--- What is needed ---
In the data that follows, every line containing the word "国内疫情" should be returned.

Segment Start: Data for this exercise

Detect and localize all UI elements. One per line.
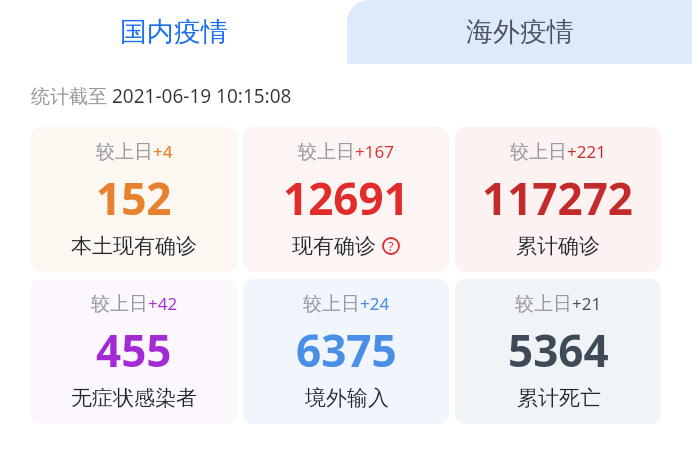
staticText: 统计截至 2021-06-19 10:15:08: [31, 83, 292, 109]
staticText: 无症状感染者: [71, 385, 197, 411]
staticText: 较上日+24: [303, 292, 390, 316]
staticText: 6375: [296, 320, 397, 380]
staticText: 较上日+221: [510, 140, 606, 164]
button[interactable]: 海外疫情: [347, 0, 692, 64]
staticText: 5364: [508, 320, 609, 380]
button[interactable]: 较上日+221: [455, 127, 661, 272]
staticText: 12691: [283, 168, 409, 228]
staticText: 国内疫情: [120, 15, 228, 49]
staticText: 本土现有确诊: [71, 233, 197, 259]
staticText: 境外输入: [305, 385, 389, 411]
staticText: 累计确诊: [516, 233, 600, 259]
staticText: 累计死亡: [517, 385, 601, 411]
button[interactable]: 较上日+21: [455, 279, 661, 424]
button[interactable]: 较上日+24: [243, 279, 449, 424]
staticText: 455: [96, 320, 172, 380]
button[interactable]: 较上日+42: [31, 279, 237, 424]
staticText: 152: [96, 168, 172, 228]
staticText: 海外疫情: [466, 15, 574, 49]
button[interactable]: 国内疫情: [0, 0, 347, 64]
staticText: 较上日+42: [91, 292, 178, 316]
staticText: 117272: [482, 168, 634, 228]
staticText: 现有确诊: [292, 233, 376, 259]
staticText: 较上日+167: [298, 140, 394, 164]
button[interactable]: 较上日+4: [31, 127, 237, 272]
button[interactable]: 说明: [382, 237, 400, 255]
button[interactable]: 较上日+167: [243, 127, 449, 272]
staticText: 较上日+21: [515, 292, 602, 316]
staticText: ?: [388, 237, 394, 255]
staticText: 较上日+4: [96, 140, 173, 164]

Segment End: Data for this exercise

--- Result of the task ---
staticText: 国内疫情: [120, 15, 228, 49]
button[interactable]: 国内疫情: [0, 0, 347, 64]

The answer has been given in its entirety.